Work required — If a line of the data below holds the word "lidí", list it.

Excerpts from a dataset:
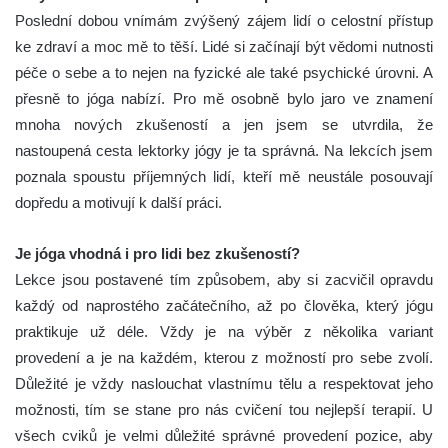
Poslední dobou vnímám zvýšený zájem lidí o celostní přístup
ke zdraví a moc mě to těší. Lidé si začínají být vědomi nutnosti
péče o sebe a to nejen na fyzické ale také psychické úrovni. A
přesně to jóga nabízí. Pro mě osobně bylo jaro ve znamení
mnoha nových zkušeností a jen jsem se utvrdila, že
nastoupená cesta lektorky jógy je ta správná. Na lekcích jsem
poznala spoustu příjemných lidí, kteří mě neustále posouvají
dopředu a motivují k další práci.
Je jóga vhodná i pro lidi bez zkušeností?
Lekce jsou postavené tím způsobem, aby si zacvičil opravdu
každý od naprostého začátečního, až po člověka, který jógu
praktikuje už déle. Vždy je na výběr z několika variant
provedení a je na každém, kterou z možností pro sebe zvolí.
Důležité je vždy naslouchat vlastnímu tělu a respektovat jeho
možnosti, tím se stane pro nás cvičení tou nejlepší terapií. U
všech cviků je velmi důležité správné provedení pozice, aby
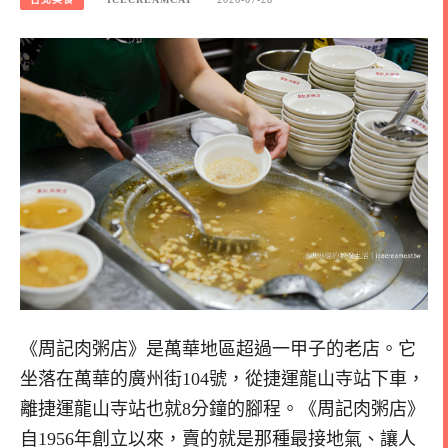
《周記肉粥店》是萬華地區超過一甲子的老店。它
坐落在萬華的廣州街104號，從捷運龍山寺站下車，
離捷運龍山寺站也就8分鐘的腳程。《周記肉粥店》
自1956年創立以來，賣的就是那種最接地氣、讓人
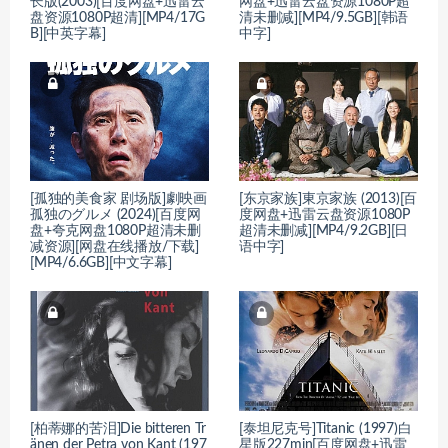
长版(2003)[百度网盘+迅雷云
网盘+迅雷云盘资源1080P超
盘资源1080P超清][MP4/17G
清未删减][MP4/9.5GB][韩语
B][中英字幕]
中字]
[孤独的美食家 剧场版]劇映画
[东京家族]東京家族 (2013)[百
孤独のグルメ (2024)[百度网
度网盘+迅雷云盘资源1080P
盘+夸克网盘1080P超清未删
超清未删减][MP4/9.2GB][日
减资源][网盘在线播放/下载]
语中字]
[MP4/6.6GB][中文字幕]
[柏蒂娜的苦泪]Die bitteren Tr
[泰坦尼克号]Titanic (1997)白
änen der Petra von Kant (197
星版227min[百度网盘+迅雷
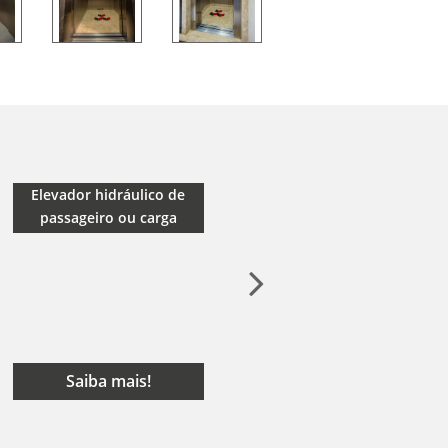
Elevador hidráulico de
Elevador Passageiro ou
passageiro ou carga
carga sem casa de máquina
Saiba mais!
Saiba mais!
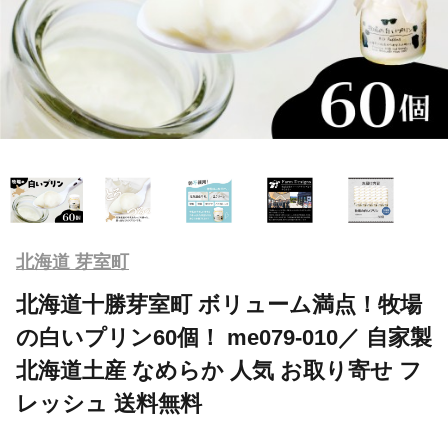
北海道 芽室町
北海道十勝芽室町 ボリューム満点！牧場
の白いプリン60個！ me079-010／ 自家製
北海道土産 なめらか 人気 お取り寄せ フ
レッシュ 送料無料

Task output —
Poslední dobou vnímám zvýšený zájem lidí o celostní přístup
poznala spoustu příjemných lidí, kteří mě neustále posouvají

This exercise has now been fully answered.